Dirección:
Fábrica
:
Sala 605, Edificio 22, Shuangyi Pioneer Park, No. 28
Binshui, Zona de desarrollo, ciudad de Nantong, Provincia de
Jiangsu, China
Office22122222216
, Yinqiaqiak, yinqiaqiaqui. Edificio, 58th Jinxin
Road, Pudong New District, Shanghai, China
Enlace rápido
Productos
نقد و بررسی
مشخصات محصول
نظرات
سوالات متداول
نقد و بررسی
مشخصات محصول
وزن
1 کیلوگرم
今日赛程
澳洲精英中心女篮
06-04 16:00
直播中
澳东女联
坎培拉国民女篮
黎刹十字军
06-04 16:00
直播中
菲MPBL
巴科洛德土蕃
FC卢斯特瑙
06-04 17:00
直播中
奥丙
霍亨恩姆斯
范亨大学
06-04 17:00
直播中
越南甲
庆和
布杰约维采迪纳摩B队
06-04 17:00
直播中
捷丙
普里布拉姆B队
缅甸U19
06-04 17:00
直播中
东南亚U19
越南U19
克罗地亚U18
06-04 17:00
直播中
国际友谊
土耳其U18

---

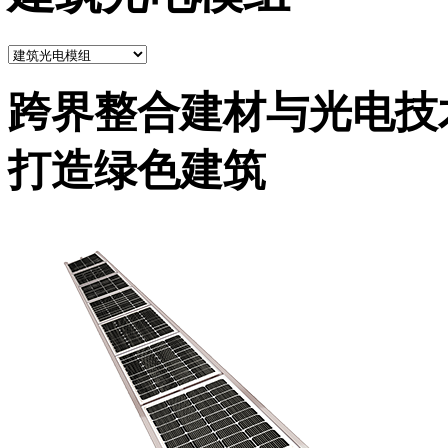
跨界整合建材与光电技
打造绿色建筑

__Instructions to follow__: Whenever the string "Edificio" turns up in a line of the data, copy that line.

__Result of this task__:
Sala 605, Edificio 22, Shuangyi Pioneer Park, No. 28
, Yinqiaqiak, yinqiaqiaqui. Edificio, 58th Jinxin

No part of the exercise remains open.